Queen also possesses another virtue: she’s not former Del. Herman Taylor. He served two terms until he ran a lopsided losing race against Rep. Donna Edwards in 2010–Taylor won 9% of the vote. D14 has a solidly progressive delegation and my guess is they would prefer not to see the return of a pro-life moderate.
First, EMILY’s List has endorsed Joseline Peña-Melnyk for the open Fourth Congressional District. EMILY’s List supports pro-choice Democratic women for elected office in federal and gubernatorial races. It has already weighed in strongly in the U.S. Senate race with a $1 million ad buy for Donna Edwards. It will be interesting to see the level of resources committed in the Fourth.
Second, Shebra Evans has announced her candidacy for School Board from the Fourth District in Montgomery County. Here is an excerpt from the press release:
Montgomery County is and will continue to be a great place for education as long as we keep our focus on classroom instruction. We should never forget that we are here to help all students achieve. Shebra wants the education community–students, parents, teachers and administrators–to excel. The education community excels with the closing of “opportunity gaps” and the expansion of “education opportunities”. Students excel when they are inspired by dynamic teachers. Parents and teachers excel by listening and working together. All excel with the hiring of and the retention of visionary administrators who view education through a lens beneficial to students, common to parents, compelling to teachers with a singular goal of making a Montgomery County education, the very best it can be.

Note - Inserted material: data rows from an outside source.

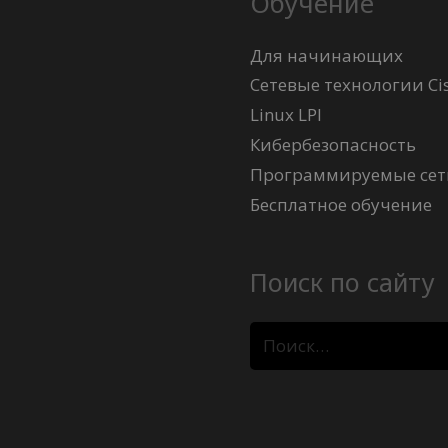
Обучение
Для начинающих
Сетевые технологии Ci
Linux LPI
Кибербезопасность
Программируемые сети
Бесплатное обучение
Поиск по сайту
Найти: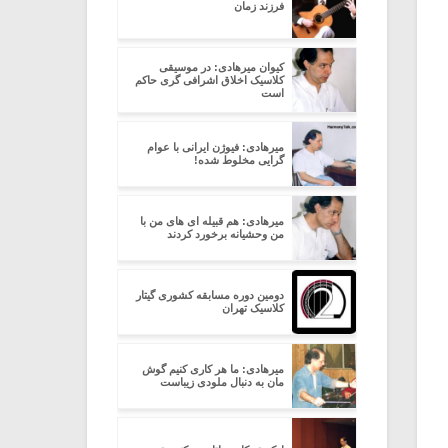
فرزند زمان
کیوان میرهادی: در موسیقی
کلاسیک اخلاق اشرافی گری حاکم
است
میرهادی: فیوژن ایرانی با عوام
گرایی مخلوط شده!
میرهادی: هم قبیله ای های من با
من وحشیانه برخورد کردند
دومین دوره مسابقه کشوری گیتار
کلاسیک تهران
میرهادی: ما هر کاری کنیم گوش
مان به دنبال ملودی زیباست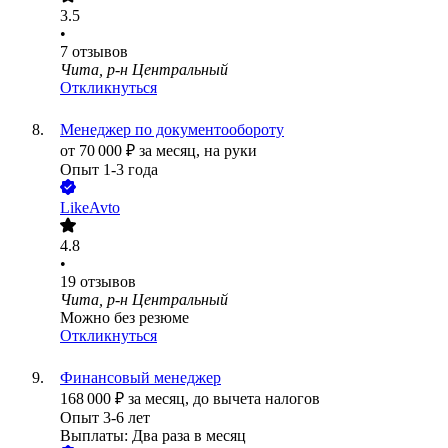
3.5
•
7
отзывов
Чита, р-н Центральный
Откликнуться
Менеджер по документообороту
от
70 000
₽
за месяц,
на руки
Опыт 1-3 года
LikeAvto
4.8
•
19
отзывов
Чита, р-н Центральный
Можно без резюме
Откликнуться
Финансовый менеджер
168 000
₽
за месяц,
до вычета налогов
Опыт 3-6 лет
Выплаты: Два раза в месяц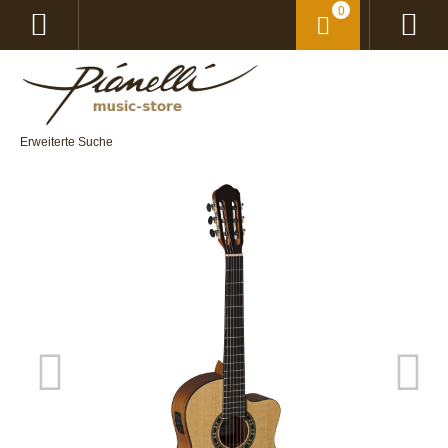
0
Erweiterte Suche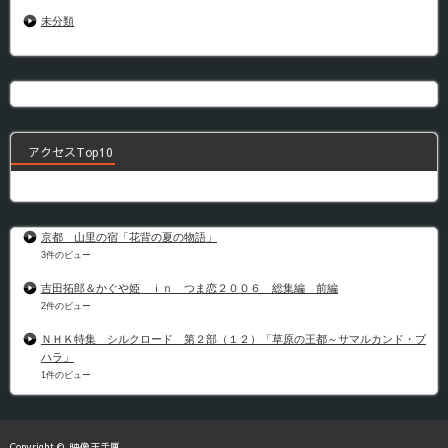
未分類
アクセスTop10
京都 山里の宿「花背の夏の物語」
3件のビュー
吉田拓郎＆かぐや姫 ｉｎ つま恋２００６ 総集編 前編
2件のビュー
ＮＨＫ特集 シルクロード 第２部（１２）「草原の王都～サマルカンド・ブ
ハラ」
1件のビュー
Copyright ©
映像玉手匣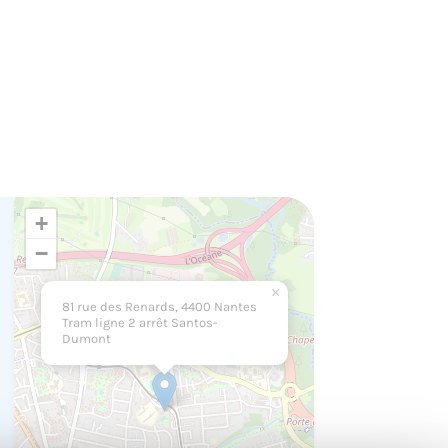
+
−
×
81 rue des Renards, 4400 Nantes
Tram ligne 2 arrêt Santos-
Dumont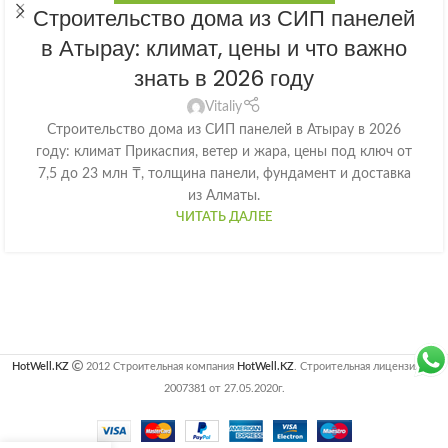
Строительство дома из СИП панелей
в Атырау: климат, цены и что важно
знать в 2026 году
Vitaliy
Строительство дома из СИП панелей в Атырау в 2026
году: климат Прикаспия, ветер и жара, цены под ключ от
7,5 до 23 млн ₸, толщина панели, фундамент и доставка
из Алматы.
ЧИТАТЬ ДАЛЕЕ
HotWell.KZ
2012 Строительная компания
HotWell.KZ
. Строительная лицензия №
2007381 от 27.05.2020г.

Shebra has done and continues to do the work needed to advance the education community. She has served in a number of capacities within the educational community.
· PTA member and PTA Officer
· Board of Directors for Montgomery County Council of PTA’s
· MCCPTA Vice President – Educational Issues
· MCCPTA Vice President — Programs
· MCCPTA — Recording Secretary
· Member of the Delegate assembly
· Coordinator Wheaton Cluster
· MCPS – Operating Budget Review Workgroup
· MCPS- Wheaton High Advisory Committee
· MCPS- Math Exam workgroup
· African American Student Achievement Group — Co-leader
In addition to her work with the local schools, Shebra serves in the Children’s Ministry at her church and is actively involved with Girl Scouts of America.
Shebra earned her Bachelors of Business Administration degree in Economics and Finance.
Though there is a residency requirement, all county voters will be able to participate in this election.
Evans had the support of the Montgomery County Education Association (MCEA) in her previous bid, which she lost narrowly to Jill Ortman-Fouse. As former MCEA President Bonnie Cullison tweeted her enthusiastic support, my guess is she will again.